On Jan. 23, the Wall Street Journal published a profile of Douglas Faneuil, who was the assistant to the broker of "style maven" Martha Stewart. (Not AP style, mind you.)
For some reason, one of the authors (Matthew Rose or Kara Scannell) included something from Faneuil's Friendster profile:
In a profile Mr. Faneuil wrote about himself for an online networking site called Friendster, he listed his current occupation as: "professional job seeker." One friend commented on the site that Mr. Faneuil is "the only person I know who can pull off being the sweetest guy in the world while also being the most wanted by the federal government." Through his lawyer, Mr. Faneuil declined to comment.On Romenesko's letters site, Jonathan Katz takes the financial paper of record to task.

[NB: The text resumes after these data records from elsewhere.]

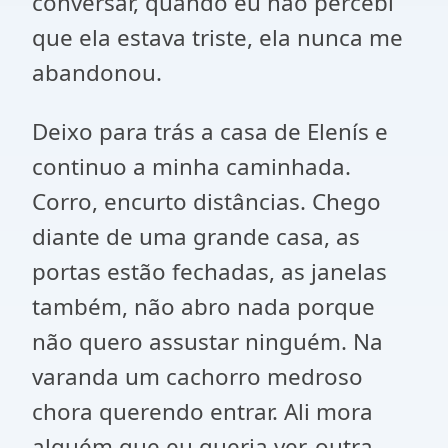
conversar, quando eu não percebi
que ela estava triste, ela nunca me
abandonou.
Deixo para trás a casa de Elenís e
continuo a minha caminhada.
Corro, encurto distâncias. Chego
diante de uma grande casa, as
portas estão fechadas, as janelas
também, não abro nada porque
não quero assustar ninguém. Na
varanda um cachorro medroso
chora querendo entrar. Ali mora
alguém que eu queria ver, outra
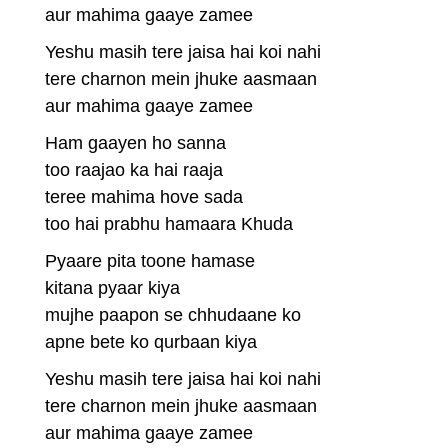
aur mahima gaaye zamee
Yeshu masih tere jaisa hai koi nahi
tere charnon mein jhuke aasmaan
aur mahima gaaye zamee
Ham gaayen ho sanna
too raajao ka hai raaja
teree mahima hove sada
too hai prabhu hamaara Khuda
Pyaare pita toone hamase
kitana pyaar kiya
mujhe paapon se chhudaane ko
apne bete ko qurbaan kiya
Yeshu masih tere jaisa hai koi nahi
tere charnon mein jhuke aasmaan
aur mahima gaaye zamee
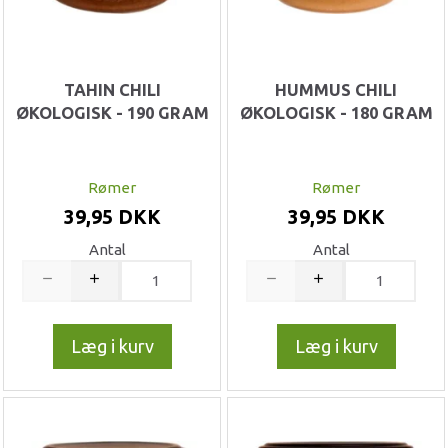
TAHIN CHILI
HUMMUS CHILI
ØKOLOGISK - 190 GRAM
ØKOLOGISK - 180 GRAM
Rømer
Rømer
39,95 DKK
39,95 DKK
Antal
Antal
Læg i kurv
Læg i kurv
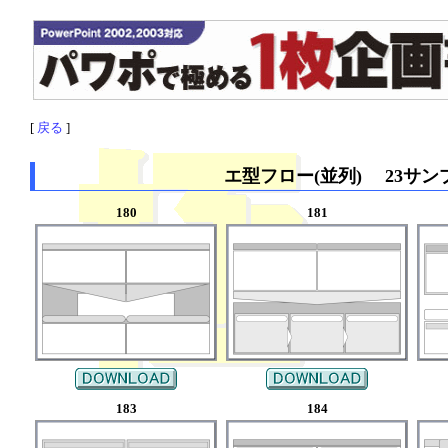
[
戻る
]
エ型フロー(並列) 23サン
180
181
183
184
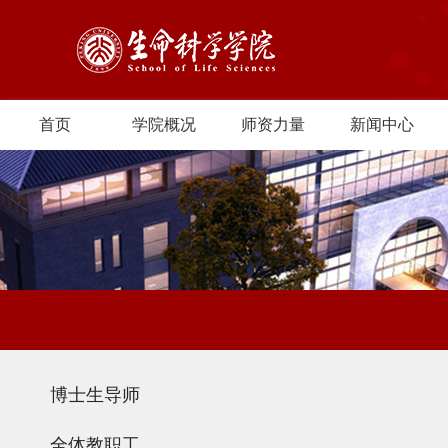
首页
学院概况
师资力量
新闻中心
博士生导师
全体教职工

I guess there are more stupid, less ethical ways to report, but I can't think of any. To access a Friendster profile first of all means that you are five degrees of separation or less from the person in question, which means the reporters are admitting that they, or one of their colleagues, have friends in common with the subject.(Now that this Friendster secret is out, I might as well tell you that I'm not dating Larry Eustachy.)
Secondly, the information is basically private. The conceit of the site is that not just anybody can access your profile. Should you post anything online you don't want the world to read? No. But reprinting a personal ad in the Wall Street Journal is just creepy.
But most of all, the reporters missed a crucial detail: Everybody on Friendster lies.
I think it's pretty clear that Jonathan is right: Friendster information does not belong in a serious WSJ article. The tone of the site dictates frivolity, exaggeration and lies. And this Friendster "friend" the article sites had no intention of his testimonial to be published later.
But this should be another lesson in "Watch what you write on the Internet." There's no telling what Google will be able to pull up on you.